_WHAT IS BEING ASKED:_
Return each line, exactly as given, from the one containing "GApplicationCommandLine (110, 628)" through the end of the entries below, and skip the rest.

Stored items
* * *

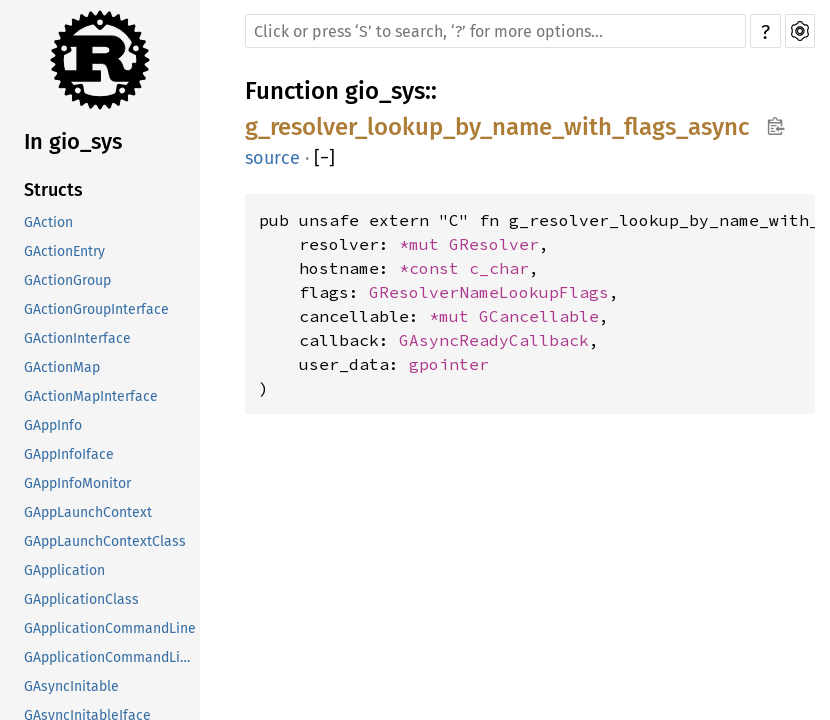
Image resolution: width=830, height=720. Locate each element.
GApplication (64, 570)
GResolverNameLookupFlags (489, 292)
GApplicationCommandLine (110, 628)
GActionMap (62, 367)
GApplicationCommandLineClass (112, 657)
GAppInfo (53, 425)
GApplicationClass (81, 599)
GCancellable (539, 316)
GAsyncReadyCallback (494, 340)
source (272, 158)
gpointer (449, 364)
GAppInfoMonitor (77, 483)
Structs (53, 190)
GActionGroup (67, 280)
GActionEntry (64, 251)
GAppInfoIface (69, 454)
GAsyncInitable (71, 686)
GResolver (494, 244)
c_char (499, 268)
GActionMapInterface (91, 396)
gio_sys (385, 91)
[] (324, 158)
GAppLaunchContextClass (105, 541)
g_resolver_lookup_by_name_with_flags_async (497, 127)
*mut (424, 244)
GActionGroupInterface (96, 309)
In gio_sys (73, 141)
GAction (48, 222)
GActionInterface (77, 338)
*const (434, 268)
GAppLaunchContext (88, 512)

* * *

_EXERCISE RESPONSE:_
GApplicationCommandLine (110, 628)
GActionMap (62, 367)
GApplicationCommandLineClass (112, 657)
GAppInfo (53, 425)
GApplicationClass (81, 599)
GCancellable (539, 316)
GAsyncReadyCallback (494, 340)
source (272, 158)
gpointer (449, 364)
GAppInfoMonitor (77, 483)
Structs (53, 190)
GActionGroup (67, 280)
GActionEntry (64, 251)
GAppInfoIface (69, 454)
GAsyncInitable (71, 686)
GResolver (494, 244)
c_char (499, 268)
GActionMapInterface (91, 396)
gio_sys (385, 91)
[] (324, 158)
GAppLaunchContextClass (105, 541)
g_resolver_lookup_by_name_with_flags_async (497, 127)
*mut (424, 244)
GActionGroupInterface (96, 309)
In gio_sys (73, 141)
GAction (48, 222)
GActionInterface (77, 338)
*const (434, 268)
GAppLaunchContext (88, 512)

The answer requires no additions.